Here's what to expect with Wednesday's storm:
- Predawn to post-dusk: Snow develops west to east for most in New England before dawn Wednesday. In Maine, the timeframe is development from early to mid-morning, west to east. Precipitation begins as snow for one and all, including Cape Cod and the Islands. Snow will not entirely taper until after dusk.
- Heaviest Wednesday AM: The heaviest burst of snow will occur the first half of the day Wednesday for most of Central and Southern New England. A strong burst on the front end will ensure high impact for the morning commute time, resulting in widespread cancelations. Snow will continue to fall steadily through the afternoon north of the Massachusetts Turnpike, but will lose some intensity after noon or 1 PM where sleet mixes in.
- No Arctic cold: This storm will not come with 10 degree temperatures...rather, it will behave like a classic New England storm - highs in the 20s north and central, around 30 for interior Southern New England, and warming into the 30s with a change to rain for some near the South Coast. On the positive side, this will be a great storm for kids to play in the backyard - much more comfortable than the dangerous arctic cold of earlier storms.

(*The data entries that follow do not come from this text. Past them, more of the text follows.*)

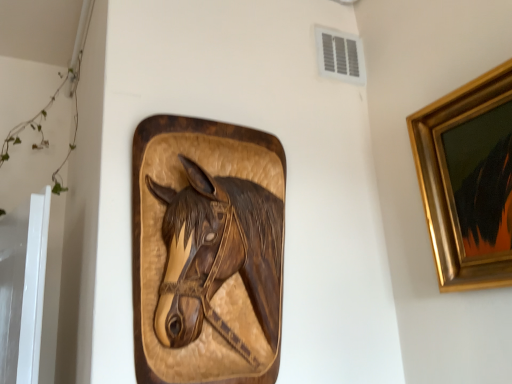 Question: Relative to wooden carved horse head at center, is gold-framed painting at upper right in front or behind?

Choices:
 (A) behind
 (B) front

Answer: (B)

Question: Considering the positions of gold-framed painting at upper right and wooden carved horse head at center in the image, is gold-framed painting at upper right wider or thinner than wooden carved horse head at center?

Choices:
 (A) thin
 (B) wide

Answer: (A)

Question: Which is farther from the white plastic vent at upper center?

Choices:
 (A) gold-framed painting at upper right
 (B) wooden carved horse head at center

Answer: (B)

Question: Which is nearer to the wooden carved horse head at center?

Choices:
 (A) white plastic vent at upper center
 (B) gold-framed painting at upper right

Answer: (B) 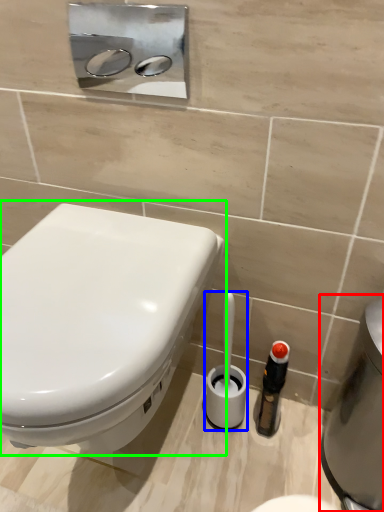 Question: Considering the real-world distances, which object is farthest from water heater (highlighted by a red box)? brush (highlighted by a blue box) or toilet (highlighted by a green box)?

Choices:
 (A) brush
 (B) toilet

Answer: (B)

- Heavy, wet snow for many: Without the arctic air, gone is the fluff of earlier big storms this winter. Returning is the more standard, heavier, wetter consistency snow for many. Isolated power outages will be possible in Northern Massachusetts. Again, the positive side is this will be a great snowman and snowball making snow for kids (and adults, LOL!).

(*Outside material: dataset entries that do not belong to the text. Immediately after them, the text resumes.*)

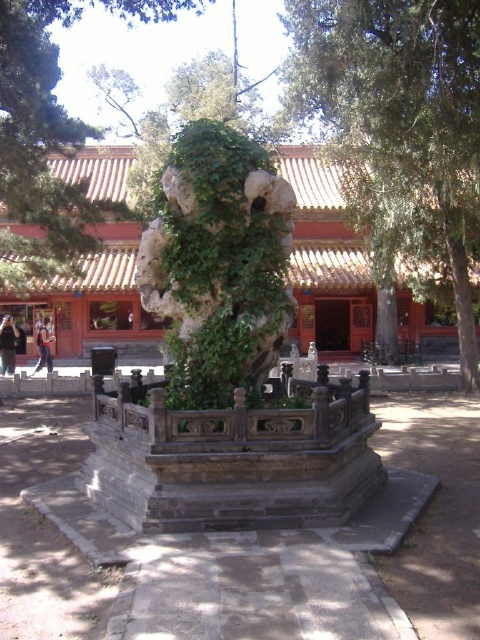 Between green leafy tree at center and green ivy-covered rock at center, which one has less height?

Standing shorter between the two is green leafy tree at center.

Does green leafy tree at center have a lesser width compared to green ivy-covered rock at center?

Yes, green leafy tree at center is thinner than green ivy-covered rock at center.

Is point (394, 61) positioned after point (12, 172)?

No, (394, 61) is closer to viewer.

The height and width of the screenshot is (640, 480). Find the location of `green leafy tree at center`. green leafy tree at center is located at coordinates (400, 128).

Can you confirm if green leafy tree at center is positioned to the right of green mossy stone statue at center?

Yes, green leafy tree at center is to the right of green mossy stone statue at center.

Between green leafy tree at center and green mossy stone statue at center, which one has less height?

green mossy stone statue at center is shorter.

Which is behind, point (375, 230) or point (260, 152)?

Positioned behind is point (375, 230).

Where is `green leafy tree at center`? The height and width of the screenshot is (640, 480). green leafy tree at center is located at coordinates (400, 128).

Is green leafy tree at center below denim jacket at lower left?

Actually, green leafy tree at center is above denim jacket at lower left.

Is point (415, 88) in front of point (43, 362)?

That is True.

At what (x,y) coordinates should I click in order to perform the action: click on green leafy tree at center. Please return your answer as a coordinate pair (x, y). Looking at the image, I should click on (400, 128). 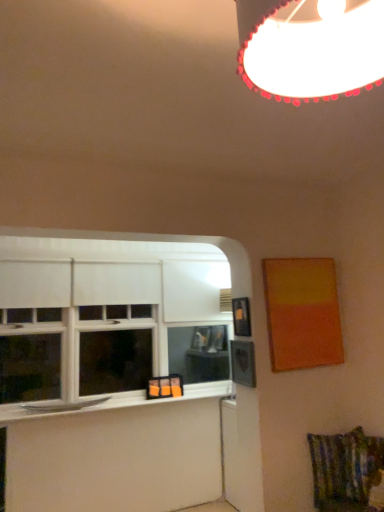 Question: Is white glossy window sill at lower left taller or shorter than white glossy lampshade at upper center?

Choices:
 (A) tall
 (B) short

Answer: (B)

Question: Considering the positions of point (117, 395) and point (312, 7), is point (117, 395) closer or farther from the camera than point (312, 7)?

Choices:
 (A) farther
 (B) closer

Answer: (A)

Question: Which is nearer to the matte orange painting at right, which is the 2th picture frame in left-to-right order?

Choices:
 (A) white matte window at lower left
 (B) white glossy window sill at lower left
 (C) textured multicolored fabric swivel chair at lower right
 (D) white glossy lampshade at upper center
 (E) black plastic picture frame at upper right, the second picture frame viewed from the right

Answer: (E)

Question: Which object is positioned closest to the black plastic picture frame at upper right, placed as the first picture frame when sorted from left to right?

Choices:
 (A) textured multicolored fabric swivel chair at lower right
 (B) matte orange painting at right, which is the 2th picture frame in left-to-right order
 (C) white glossy lampshade at upper center
 (D) white matte window at lower left
 (E) white glossy window sill at lower left

Answer: (B) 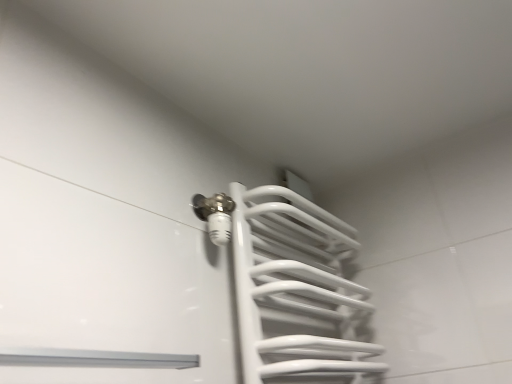 What do you see at coordinates (297, 292) in the screenshot? I see `white glossy towel rack at upper right` at bounding box center [297, 292].

In order to click on white glossy towel rack at upper right in this screenshot , I will do `click(297, 292)`.

Identify the location of white glossy towel rack at upper right. (297, 292).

- Freezing rain for some: Especially in Southwest and Central Connecticut, there are indications warmer air will move in aloft while surface temperatures remain near freezing. This should result in a period of freezing rain, and some power outages will be possible in these areas should that happen.
- Some mixing in Southern New England: Especially south of the MA Turnpike, sleet will mix in. Freezing rain will occur in pockets outside of the Connecticut area mentioned above, and a transition to plain rain will impact Cape Cod, the Islands and probably the South Coast of Massachusetts and Rhode Island after the morning burst of snow.
- Weekend storm still uncertain: Though strong signals continue for a storm to pass southeast of New England on Sunday, it's too early to say just how close it will come.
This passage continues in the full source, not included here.